§ **Extracted page text data**:
>>>>

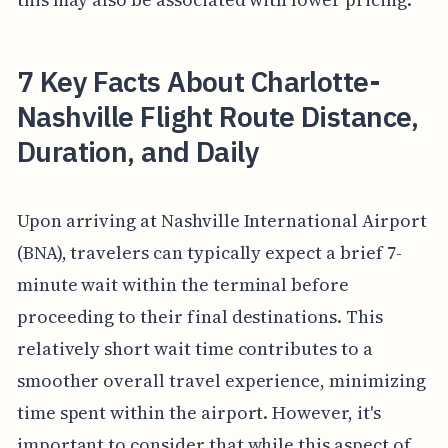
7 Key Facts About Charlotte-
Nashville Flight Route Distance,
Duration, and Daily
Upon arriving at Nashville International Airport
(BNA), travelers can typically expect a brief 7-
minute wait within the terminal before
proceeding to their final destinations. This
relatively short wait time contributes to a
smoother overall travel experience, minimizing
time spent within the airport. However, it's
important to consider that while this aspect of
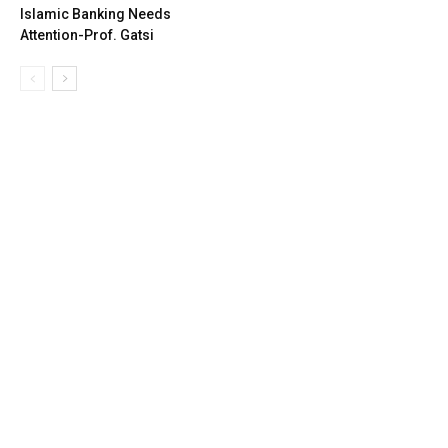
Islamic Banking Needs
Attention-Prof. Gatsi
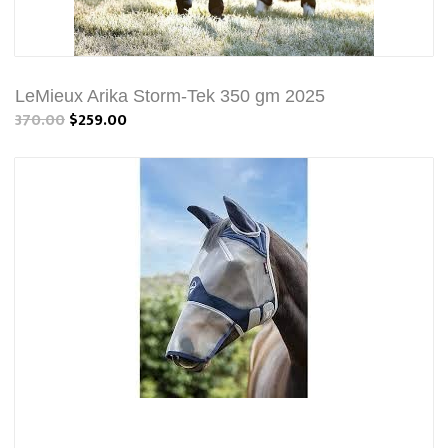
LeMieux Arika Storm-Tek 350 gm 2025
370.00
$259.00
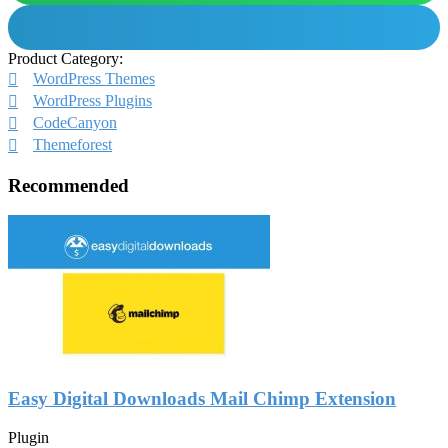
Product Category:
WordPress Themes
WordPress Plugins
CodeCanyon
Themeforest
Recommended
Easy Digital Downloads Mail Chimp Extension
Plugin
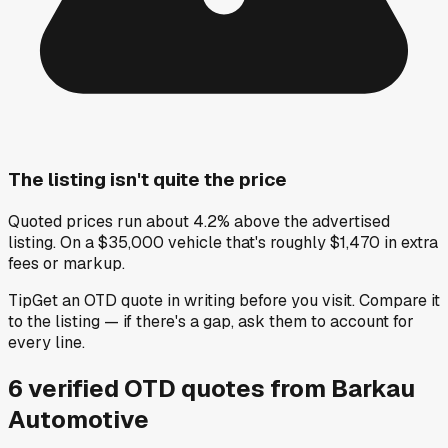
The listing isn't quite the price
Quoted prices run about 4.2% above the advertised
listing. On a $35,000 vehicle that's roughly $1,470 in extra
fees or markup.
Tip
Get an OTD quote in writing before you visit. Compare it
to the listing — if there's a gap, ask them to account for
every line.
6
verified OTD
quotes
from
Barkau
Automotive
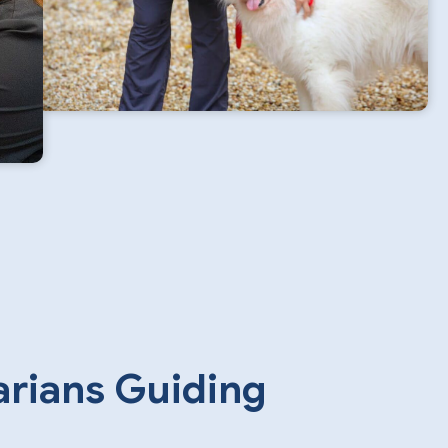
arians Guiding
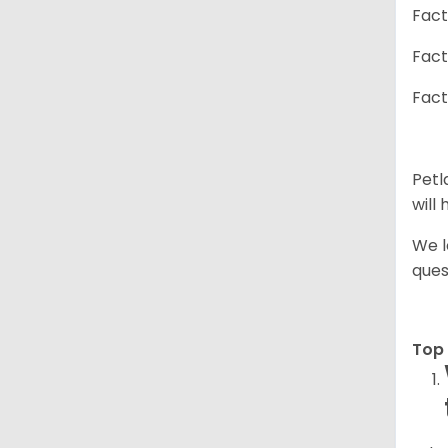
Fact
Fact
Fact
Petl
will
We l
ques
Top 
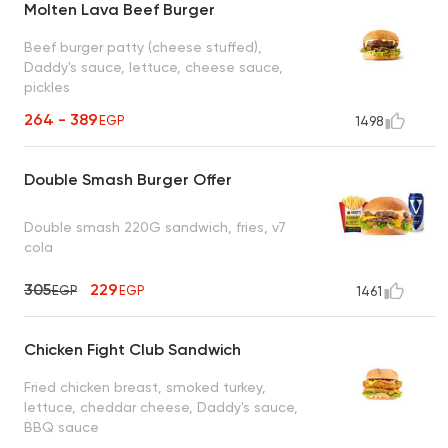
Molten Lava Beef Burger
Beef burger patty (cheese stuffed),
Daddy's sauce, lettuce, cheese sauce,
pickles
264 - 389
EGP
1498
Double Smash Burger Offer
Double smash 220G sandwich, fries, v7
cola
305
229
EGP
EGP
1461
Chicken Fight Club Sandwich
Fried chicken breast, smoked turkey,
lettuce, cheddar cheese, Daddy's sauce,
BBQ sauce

<<<<
>>>>

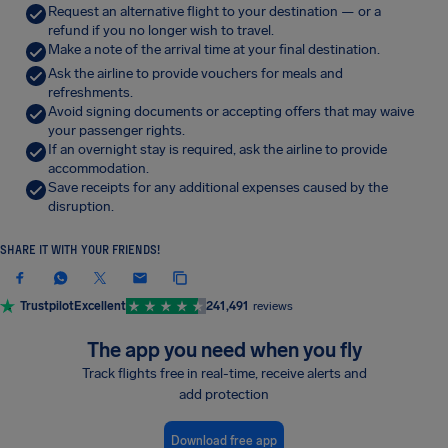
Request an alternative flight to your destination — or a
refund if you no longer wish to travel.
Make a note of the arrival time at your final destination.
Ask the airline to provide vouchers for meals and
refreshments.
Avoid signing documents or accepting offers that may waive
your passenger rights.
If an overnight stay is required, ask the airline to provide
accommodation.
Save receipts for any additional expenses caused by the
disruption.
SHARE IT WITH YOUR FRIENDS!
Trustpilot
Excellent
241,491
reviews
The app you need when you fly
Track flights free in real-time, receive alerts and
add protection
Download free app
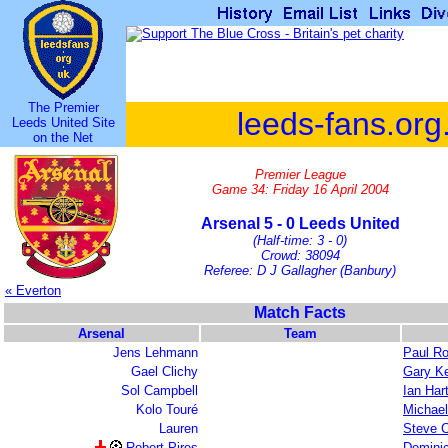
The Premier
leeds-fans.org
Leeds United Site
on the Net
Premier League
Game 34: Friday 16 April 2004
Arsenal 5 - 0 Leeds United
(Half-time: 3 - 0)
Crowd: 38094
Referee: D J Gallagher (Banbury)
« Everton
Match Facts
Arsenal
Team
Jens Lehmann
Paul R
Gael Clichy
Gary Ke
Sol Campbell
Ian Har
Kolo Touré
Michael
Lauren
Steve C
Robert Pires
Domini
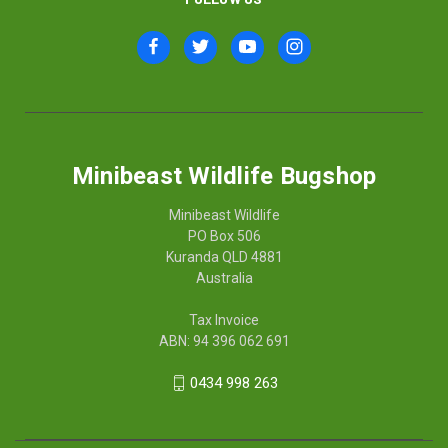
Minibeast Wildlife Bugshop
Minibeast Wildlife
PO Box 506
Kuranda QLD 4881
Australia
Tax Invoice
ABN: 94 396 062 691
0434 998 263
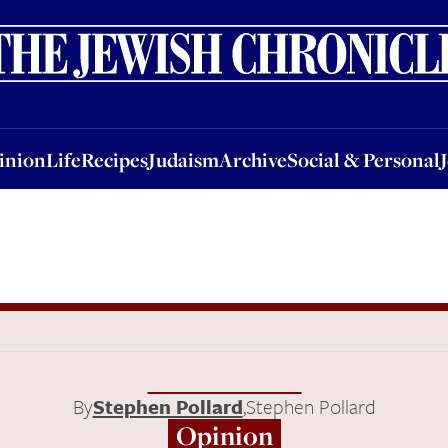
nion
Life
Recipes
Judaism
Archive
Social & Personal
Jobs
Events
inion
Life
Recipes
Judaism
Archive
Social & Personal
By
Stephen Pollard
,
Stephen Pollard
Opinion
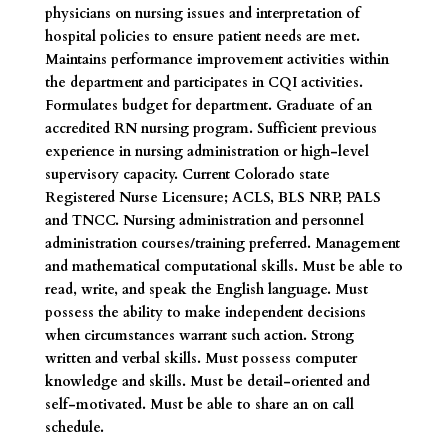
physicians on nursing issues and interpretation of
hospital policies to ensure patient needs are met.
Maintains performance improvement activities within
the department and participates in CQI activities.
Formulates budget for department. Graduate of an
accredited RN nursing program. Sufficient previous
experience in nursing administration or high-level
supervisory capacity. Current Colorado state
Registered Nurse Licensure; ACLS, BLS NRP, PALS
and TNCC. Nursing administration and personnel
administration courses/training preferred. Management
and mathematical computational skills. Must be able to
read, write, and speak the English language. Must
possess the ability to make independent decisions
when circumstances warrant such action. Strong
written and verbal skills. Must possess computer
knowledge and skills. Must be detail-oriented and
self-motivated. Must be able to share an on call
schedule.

<<<<
>>>>

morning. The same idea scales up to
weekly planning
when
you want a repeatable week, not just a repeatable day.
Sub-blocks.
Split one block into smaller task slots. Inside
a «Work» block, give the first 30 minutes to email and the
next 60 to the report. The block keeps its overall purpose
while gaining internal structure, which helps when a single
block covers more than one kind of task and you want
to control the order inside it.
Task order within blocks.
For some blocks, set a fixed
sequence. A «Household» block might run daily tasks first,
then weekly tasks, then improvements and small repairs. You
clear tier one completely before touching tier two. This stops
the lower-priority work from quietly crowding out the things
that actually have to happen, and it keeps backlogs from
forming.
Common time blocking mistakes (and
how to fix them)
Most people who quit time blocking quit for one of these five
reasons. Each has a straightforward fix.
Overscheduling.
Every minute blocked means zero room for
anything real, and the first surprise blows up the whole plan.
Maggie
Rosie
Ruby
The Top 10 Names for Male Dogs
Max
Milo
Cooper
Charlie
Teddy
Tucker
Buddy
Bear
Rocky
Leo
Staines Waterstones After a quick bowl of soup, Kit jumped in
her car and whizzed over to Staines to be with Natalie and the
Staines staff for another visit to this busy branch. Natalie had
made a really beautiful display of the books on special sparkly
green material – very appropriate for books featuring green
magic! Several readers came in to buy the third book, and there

<<<<

§ **ASSIGNMENT**: State the number of lines above that include the word "order", and write nothing besides that number.

§ **YOUR RESPONSE**: 2